High-Rate Fracture Dynamics of Polymer Glasses through Laser Ablation

Understanding the failure mechanisms of polymer materials under extreme conditions is crucial for applications ranging from impact mitigation to advanced manufacturing. However, the fracture behavior of glassy polymers is highly rate-dependent, and traditional quasistatic testing does not necessarily translate to the high-strain-rate conditions (10⁶ to 10¹⁰ s^-1) most relevant to ballistic impact events. In this work, we apply pulsed laser ablation to investigate the high-rate fracture of glassy poly(methyl-methacrylate) (PMMA) membranes. Laser ablation of the gold substrate generates inertial stress waves at the impact site that propagate through the PMMA film, resulting in the formation of a characteristic pattern of radial and circular cracks.
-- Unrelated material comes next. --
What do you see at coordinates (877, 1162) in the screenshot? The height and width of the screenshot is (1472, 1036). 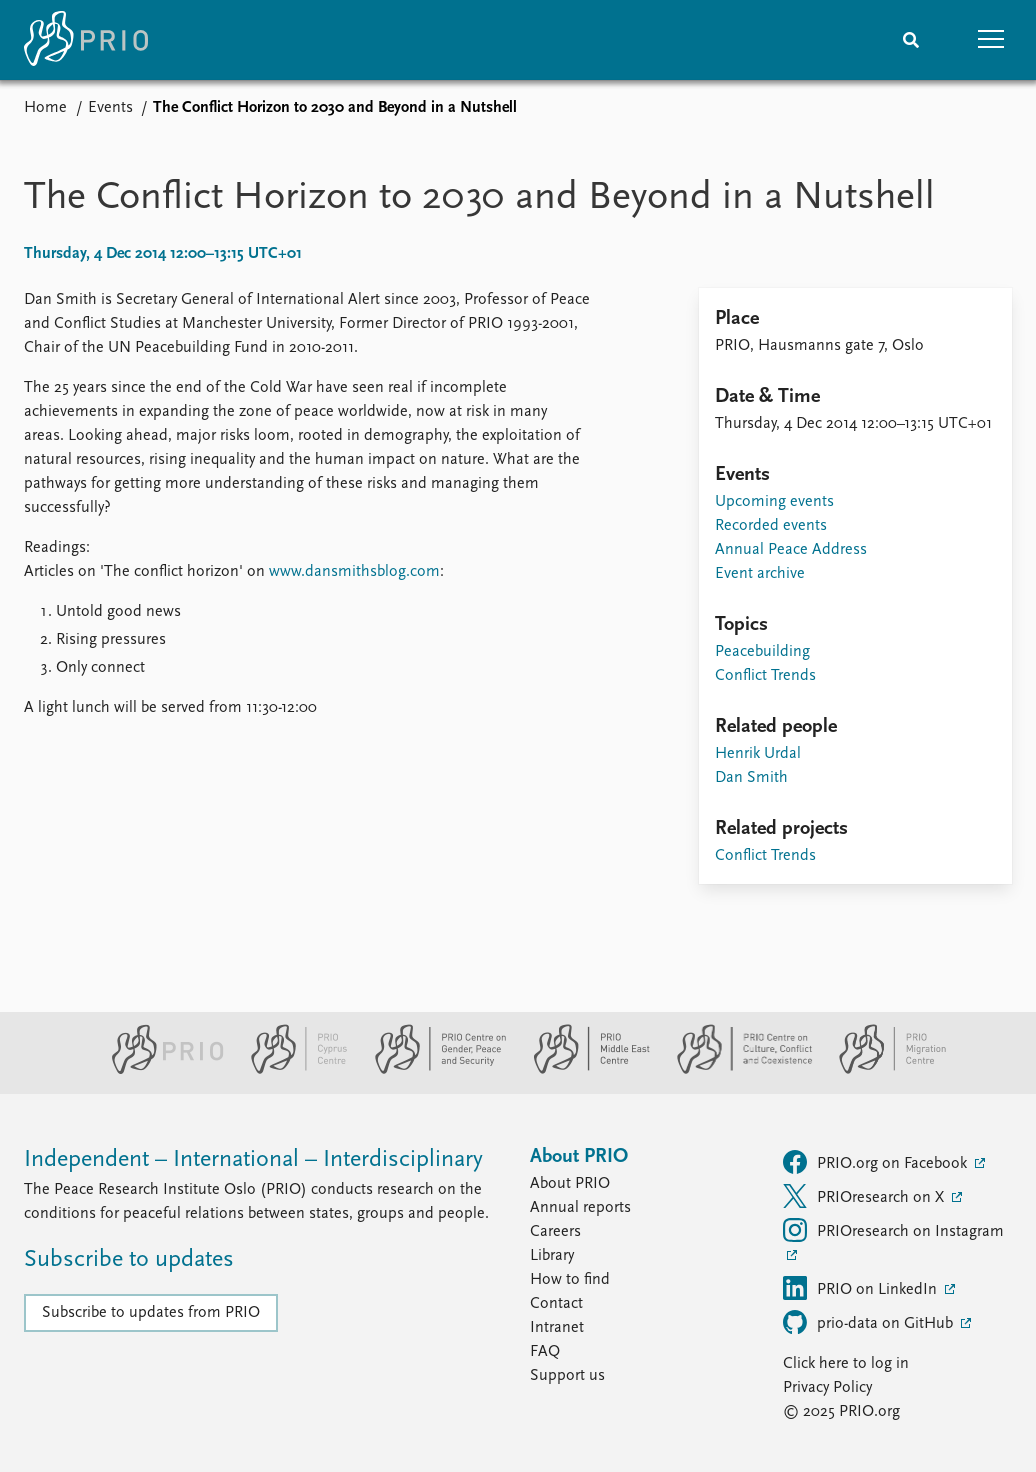 I see `PRIO.org on Facebook` at bounding box center [877, 1162].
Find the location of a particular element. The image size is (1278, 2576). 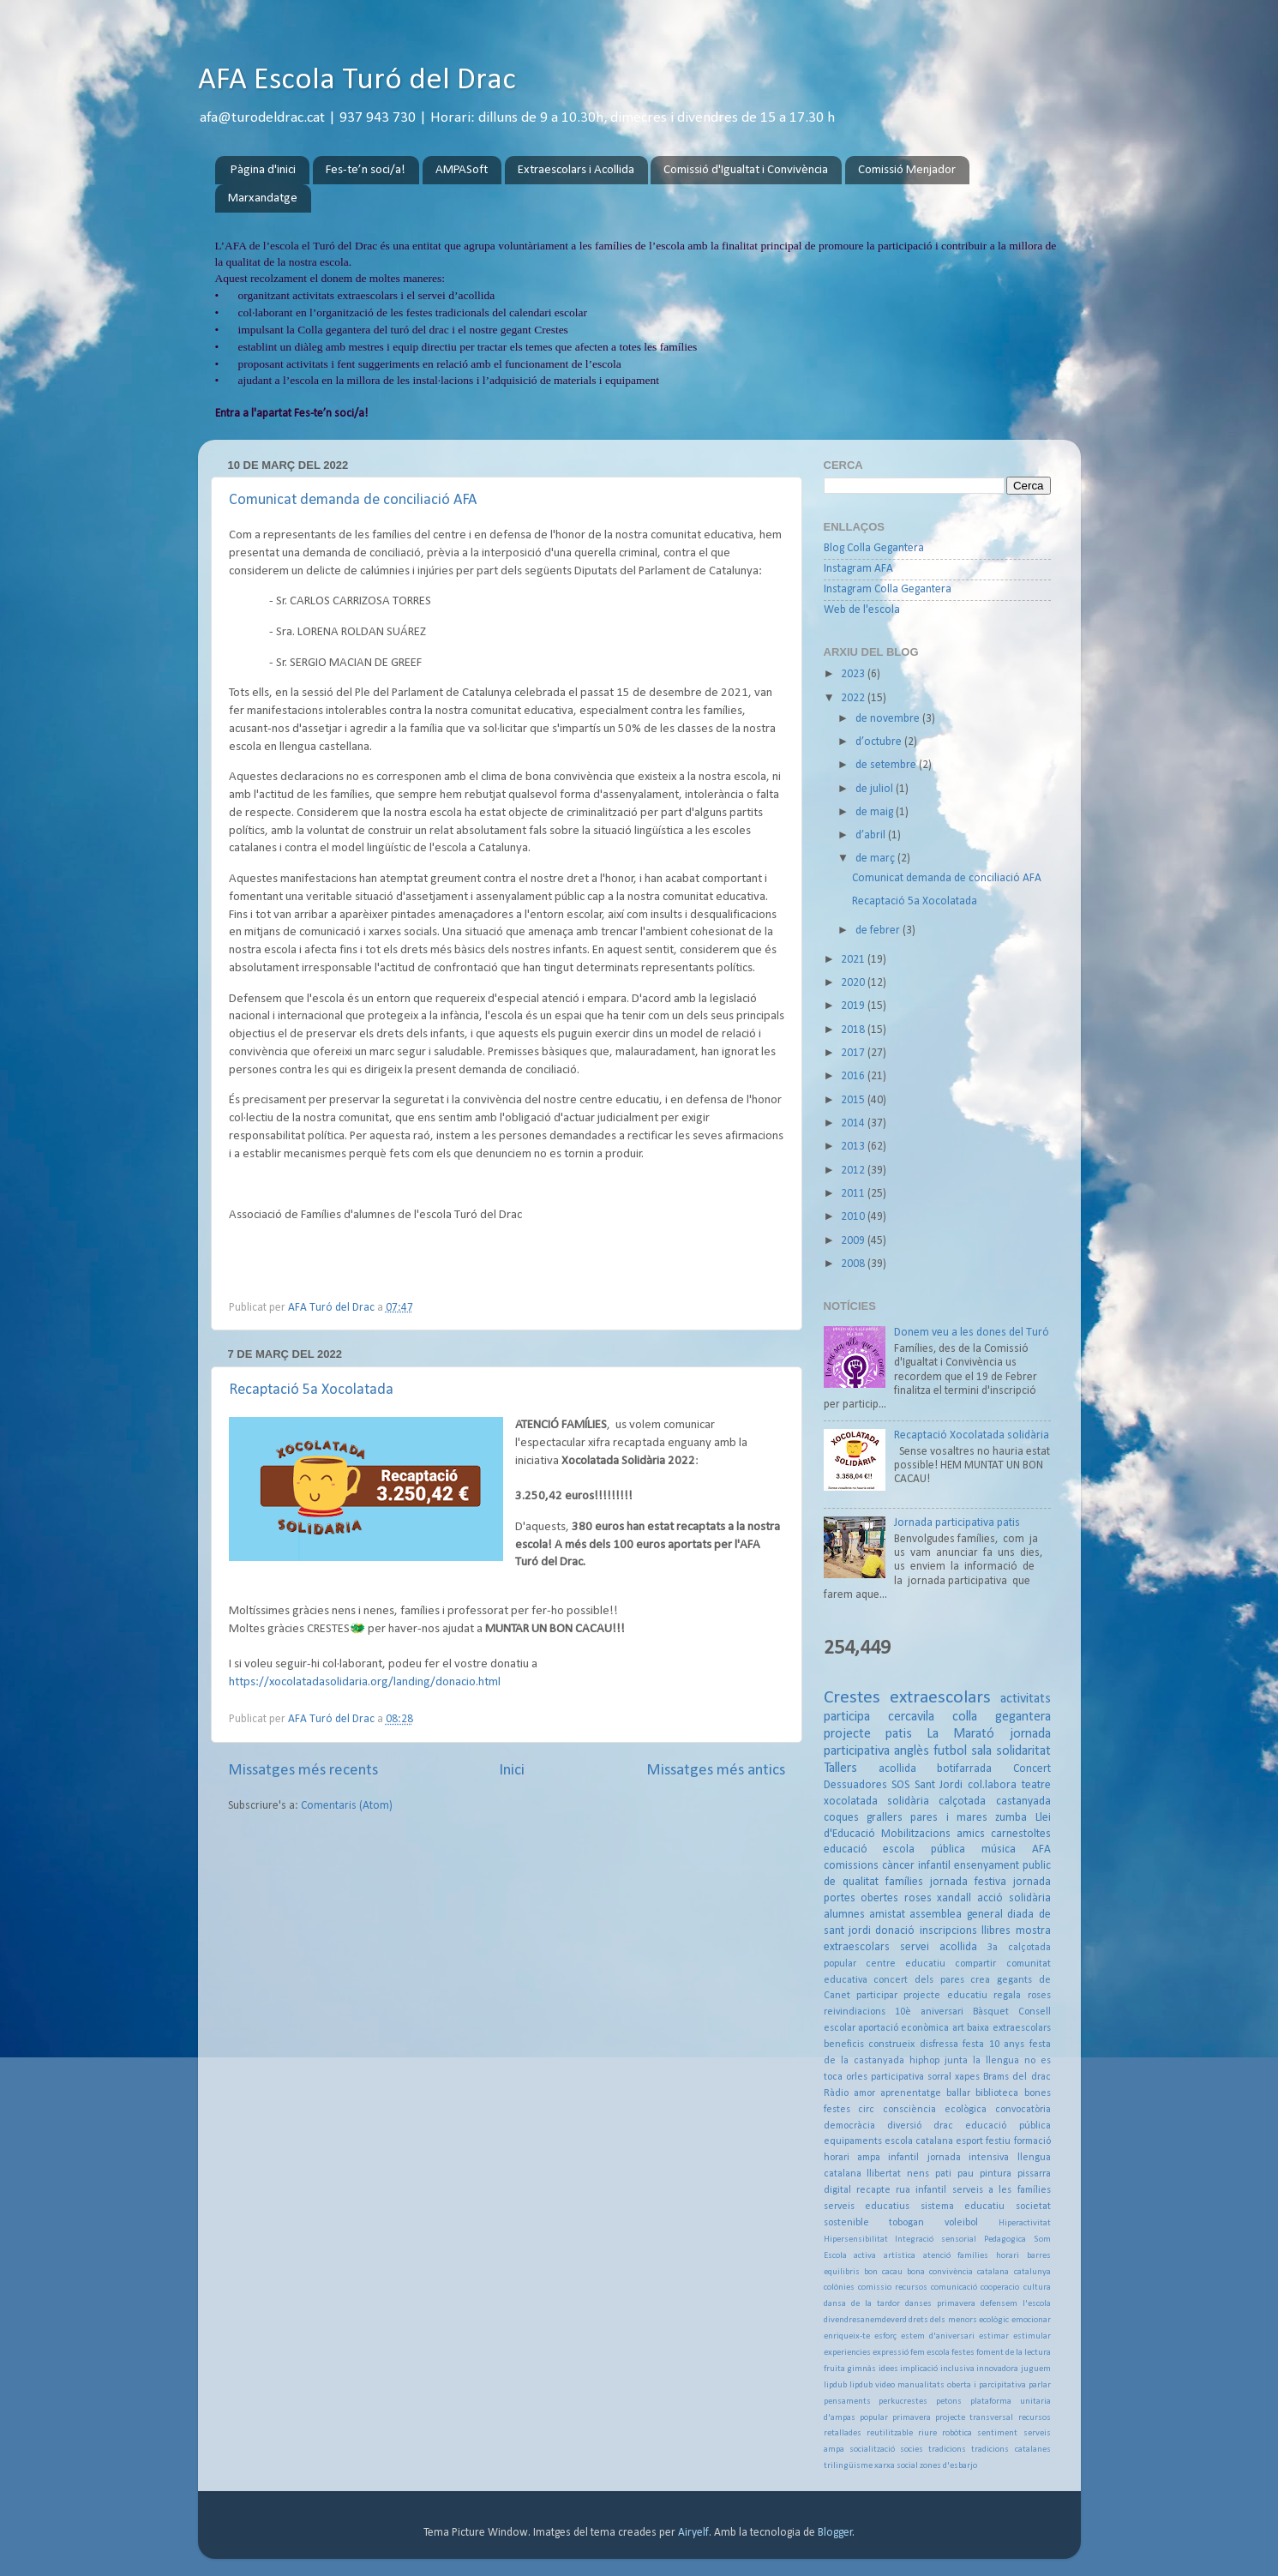 participar is located at coordinates (876, 1996).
Within the deformation zone, these cracks develop to accommodate the rapid membrane expansion and serve as a record of the internal stress state. With increasing strain rate, we observe a ductile-to-brittle transition signified by an abrupt decrease in film fracture toughness, a significant reduction in the number of radial cracks, and the ejection of fragmented material. We find that the transition point strongly depends on the molecular mass, indicating the importance of chain entanglements in determining the polymer response rate and mechanism. This measurement approach offers a new platform for characterizing the fracture mechanics of polymers at high-strain rates, aiding in the design of polymer materials for various impact-related applications.